------ Task input

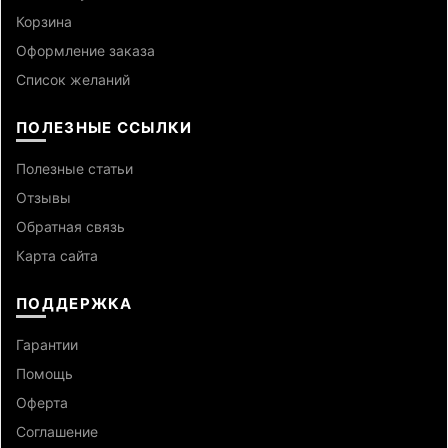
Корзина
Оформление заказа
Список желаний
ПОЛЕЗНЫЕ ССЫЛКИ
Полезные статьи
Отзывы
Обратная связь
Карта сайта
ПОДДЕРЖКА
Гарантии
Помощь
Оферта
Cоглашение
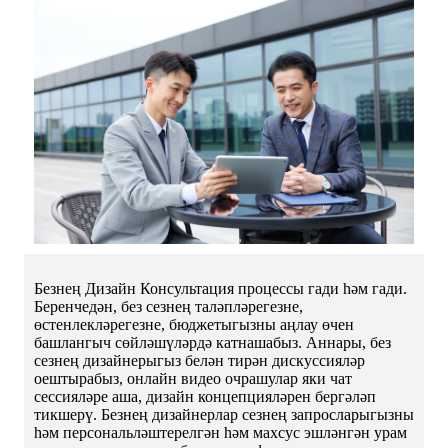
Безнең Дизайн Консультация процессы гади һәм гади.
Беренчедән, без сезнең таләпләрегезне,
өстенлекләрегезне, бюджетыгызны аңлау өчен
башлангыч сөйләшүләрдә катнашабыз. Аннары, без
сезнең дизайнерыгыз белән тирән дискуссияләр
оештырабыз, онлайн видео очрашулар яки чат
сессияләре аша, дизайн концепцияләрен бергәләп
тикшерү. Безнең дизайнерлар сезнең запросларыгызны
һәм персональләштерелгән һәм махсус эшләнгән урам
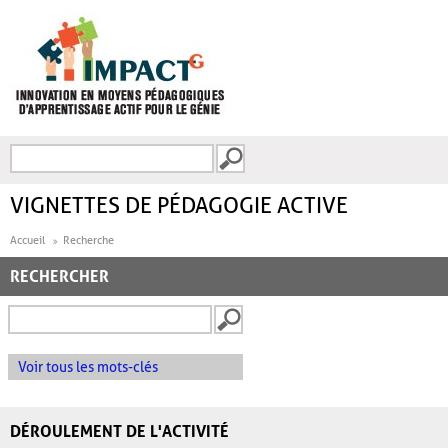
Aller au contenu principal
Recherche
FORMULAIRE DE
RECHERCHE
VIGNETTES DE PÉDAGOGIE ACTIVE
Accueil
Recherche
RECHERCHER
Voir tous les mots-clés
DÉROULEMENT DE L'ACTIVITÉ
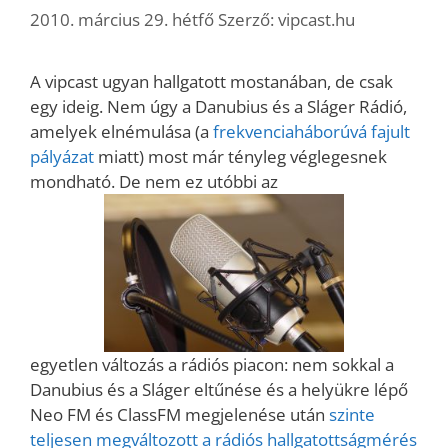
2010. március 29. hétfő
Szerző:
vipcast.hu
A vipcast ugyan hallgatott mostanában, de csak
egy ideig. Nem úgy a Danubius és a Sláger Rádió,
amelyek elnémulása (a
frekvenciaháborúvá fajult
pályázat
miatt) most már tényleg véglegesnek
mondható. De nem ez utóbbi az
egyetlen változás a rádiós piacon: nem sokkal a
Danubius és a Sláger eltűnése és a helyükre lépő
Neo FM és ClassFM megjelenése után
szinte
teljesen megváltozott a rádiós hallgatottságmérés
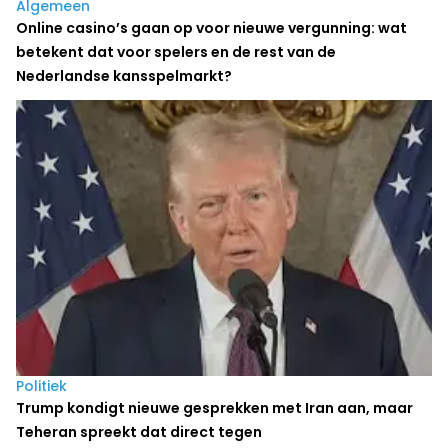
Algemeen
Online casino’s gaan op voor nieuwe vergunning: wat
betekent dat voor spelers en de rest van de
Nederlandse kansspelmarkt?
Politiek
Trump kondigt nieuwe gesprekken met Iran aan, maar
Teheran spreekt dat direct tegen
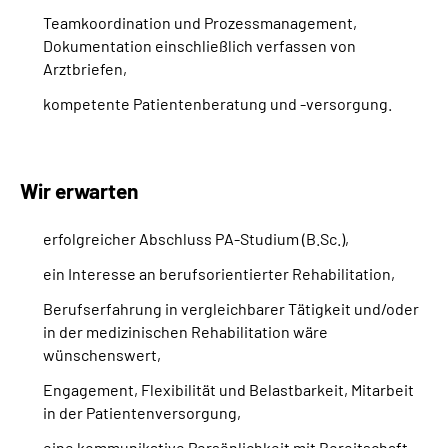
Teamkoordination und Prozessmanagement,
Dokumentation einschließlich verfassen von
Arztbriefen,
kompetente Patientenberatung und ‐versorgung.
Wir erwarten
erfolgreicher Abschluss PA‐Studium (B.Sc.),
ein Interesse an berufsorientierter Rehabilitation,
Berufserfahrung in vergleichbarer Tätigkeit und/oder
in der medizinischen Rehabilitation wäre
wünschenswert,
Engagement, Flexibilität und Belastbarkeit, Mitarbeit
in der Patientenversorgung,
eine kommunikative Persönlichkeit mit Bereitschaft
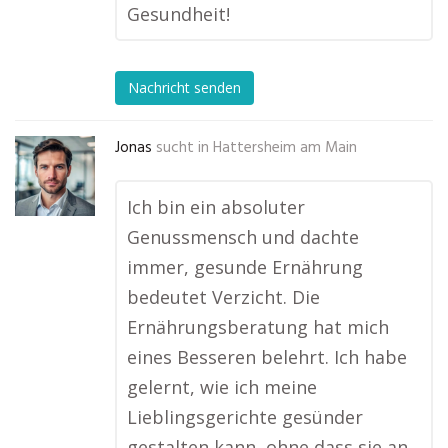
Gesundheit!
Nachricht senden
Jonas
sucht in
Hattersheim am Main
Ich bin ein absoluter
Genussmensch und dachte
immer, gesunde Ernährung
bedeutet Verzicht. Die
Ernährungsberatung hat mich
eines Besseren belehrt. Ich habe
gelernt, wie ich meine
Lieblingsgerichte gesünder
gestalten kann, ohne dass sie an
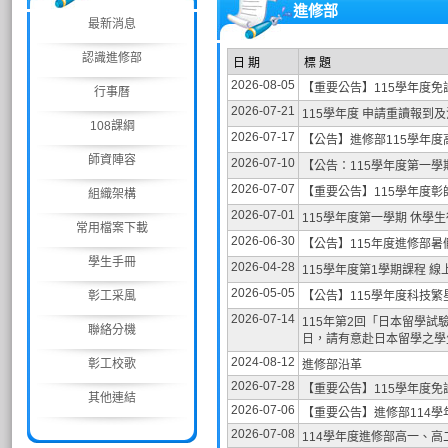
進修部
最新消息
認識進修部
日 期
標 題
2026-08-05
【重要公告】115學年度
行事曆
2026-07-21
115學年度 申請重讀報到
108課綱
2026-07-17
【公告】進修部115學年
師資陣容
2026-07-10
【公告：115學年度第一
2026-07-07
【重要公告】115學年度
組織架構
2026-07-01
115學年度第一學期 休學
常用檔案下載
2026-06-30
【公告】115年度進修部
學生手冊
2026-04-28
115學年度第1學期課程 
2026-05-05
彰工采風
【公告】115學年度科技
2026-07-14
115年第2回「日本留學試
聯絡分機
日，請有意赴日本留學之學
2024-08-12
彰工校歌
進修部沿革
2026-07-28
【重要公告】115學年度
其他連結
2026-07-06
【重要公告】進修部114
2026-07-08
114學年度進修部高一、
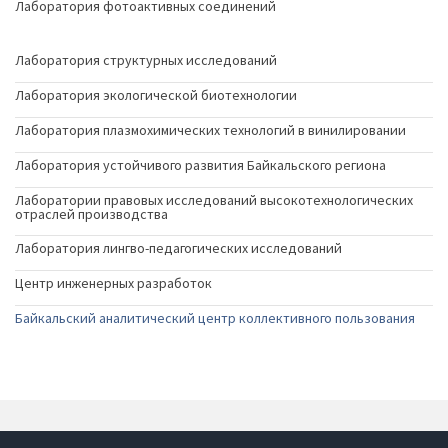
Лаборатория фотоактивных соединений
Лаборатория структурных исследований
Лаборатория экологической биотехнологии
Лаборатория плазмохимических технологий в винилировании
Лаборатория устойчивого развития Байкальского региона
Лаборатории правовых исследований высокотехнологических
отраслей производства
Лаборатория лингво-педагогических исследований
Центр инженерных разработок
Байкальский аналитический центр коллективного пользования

------------

The entries should be reproduced word for word, pictures omitted.

Solved problem:
Корзина
Оформление заказа
Список желаний
ПОЛЕЗНЫЕ ССЫЛКИ
Полезные статьи
Отзывы
Обратная связь
Карта сайта
ПОДДЕРЖКА
Гарантии
Помощь
Оферта
Cоглашение
Безнең Дизайн Консультация процессы гади һәм гади.
Беренчедән, без сезнең таләпләрегезне,
өстенлекләрегезне, бюджетыгызны аңлау өчен
башлангыч сөйләшүләрдә катнашабыз. Аннары, без
сезнең дизайнерыгыз белән тирән дискуссияләр
оештырабыз, онлайн видео очрашулар яки чат
сессияләре аша, дизайн концепцияләрен бергәләп
тикшерү. Безнең дизайнерлар сезнең запросларыгызны
һәм персональләштерелгән һәм махсус эшләнгән урам
Aller au contenu principal
Recherche
FORMULAIRE DE
RECHERCHE
VIGNETTES DE PÉDAGOGIE ACTIVE
Accueil
Recherche
RECHERCHER
Voir tous les mots-clés
DÉROULEMENT DE L'ACTIVITÉ
2010. március 29. hétfő
Szerző:
vipcast.hu
A vipcast ugyan hallgatott mostanában, de csak
egy ideig. Nem úgy a Danubius és a Sláger Rádió,
amelyek elnémulása (a
frekvenciaháborúvá fajult
pályázat
miatt) most már tényleg véglegesnek
mondható. De nem ez utóbbi az
egyetlen változás a rádiós piacon: nem sokkal a
Danubius és a Sláger eltűnése és a helyükre lépő
Neo FM és ClassFM megjelenése után
szinte
teljesen megváltozott a rádiós hallgatottságmérés
Algemeen
Online casino’s gaan op voor nieuwe vergunning: wat
betekent dat voor spelers en de rest van de
Nederlandse kansspelmarkt?
Politiek
Trump kondigt nieuwe gesprekken met Iran aan, maar
Teheran spreekt dat direct tegen
Teamkoordination und Prozessmanagement,
Dokumentation einschließlich verfassen von
Arztbriefen,
kompetente Patientenberatung und ‐versorgung.
Wir erwarten
erfolgreicher Abschluss PA‐Studium (B.Sc.),
ein Interesse an berufsorientierter Rehabilitation,
Berufserfahrung in vergleichbarer Tätigkeit und/oder
in der medizinischen Rehabilitation wäre
wünschenswert,
Engagement, Flexibilität und Belastbarkeit, Mitarbeit
in der Patientenversorgung,
eine kommunikative Persönlichkeit mit Bereitschaft
Gesundheit!
Nachricht senden
Jonas
sucht in
Hattersheim am Main
Ich bin ein absoluter
Genussmensch und dachte
immer, gesunde Ernährung
bedeutet Verzicht. Die
Ernährungsberatung hat mich
eines Besseren belehrt. Ich habe
gelernt, wie ich meine
Lieblingsgerichte gesünder
gestalten kann, ohne dass sie an
進修部
最新消息
認識進修部
日 期
標 題
2026-08-05
【重要公告】115學年度
行事曆
2026-07-21
115學年度 申請重讀報到
108課綱
2026-07-17
【公告】進修部115學年
師資陣容
2026-07-10
【公告：115學年度第一
2026-07-07
【重要公告】115學年度
組織架構
2026-07-01
115學年度第一學期 休學
常用檔案下載
2026-06-30
【公告】115年度進修部
學生手冊
2026-04-28
115學年度第1學期課程 
2026-05-05
彰工采風
【公告】115學年度科技
2026-07-14
115年第2回「日本留學試
聯絡分機
日，請有意赴日本留學之學
2024-08-12
彰工校歌
進修部沿革
2026-07-28
【重要公告】115學年度
其他連結
2026-07-06
【重要公告】進修部114
2026-07-08
114學年度進修部高一、
Лаборатория фотоактивных соединений
Лаборатория структурных исследований
Лаборатория экологической биотехнологии
Лаборатория плазмохимических технологий в винилировании
Лаборатория устойчивого развития Байкальского региона
Лаборатории правовых исследований высокотехнологических
отраслей производства
Лаборатория лингво-педагогических исследований
Центр инженерных разработок
Байкальский аналитический центр коллективного пользования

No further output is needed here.